Saturday, March 04, 2006

Services for People with Disabilities

Recently, I have been reflecting on the way services for people with disabilities are set up in Ireland. People are accepted by an agency and they cannot be clients of two agencies that get government funding. Different agencies seem to serve different types of people and have different geographic areas that they serve. People get services based on what the agencies can give. The government seems to tell agencies how many speech therapists, OTs, physios, etc. they can have. The agencies/health service executives can then apply to the government if they need more staff.

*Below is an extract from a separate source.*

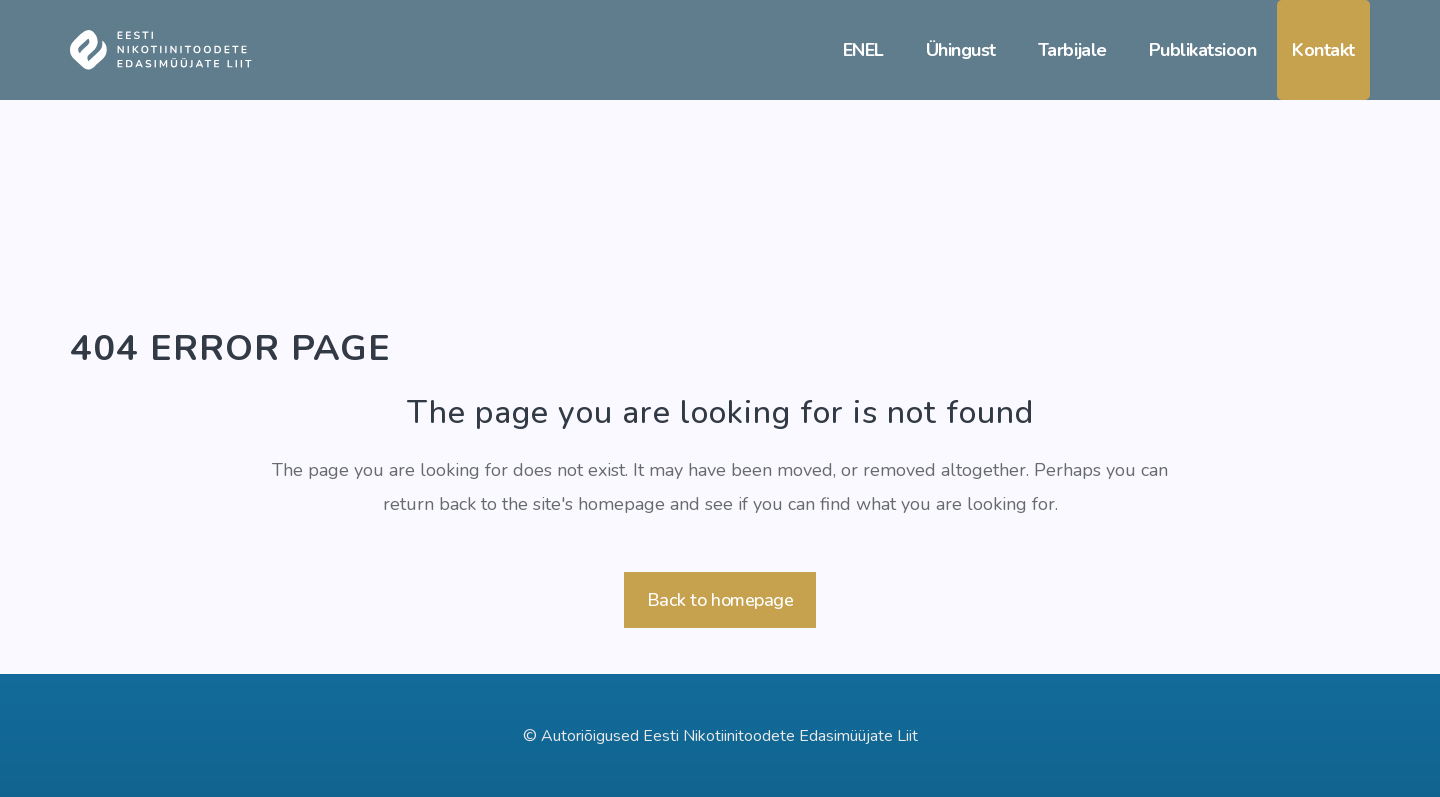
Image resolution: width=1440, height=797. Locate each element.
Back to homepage (720, 600)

This is a big difference to how services are set up in the U.S. The school is the primary source of therapy. The Individuals with Disabilities Education Act was first passed in 1975 and mandated free, appropriate, public education for children aged 3-21 with disabilities. It periodically gets reviewed and changed but the basics of the law have stayed the same. So, the schools are responsible for hiring speech therapists, occupational therapists, psychologists, teachers, etc. The therapists then have to support the children's education. There are structures for complaints and every year parents are told exactly how many minutes a week their child will spend with different people (resource teacher, speech therapist, OT, physio). If the services are unable to be provided for some reason, there is resource. There are also health based therapists but they tend to work in different ways and have different clients than the schools.

The differences in these two systems fascinates me. Neither system is perfect. However, I find that being on staff at a school facilitates working relationships.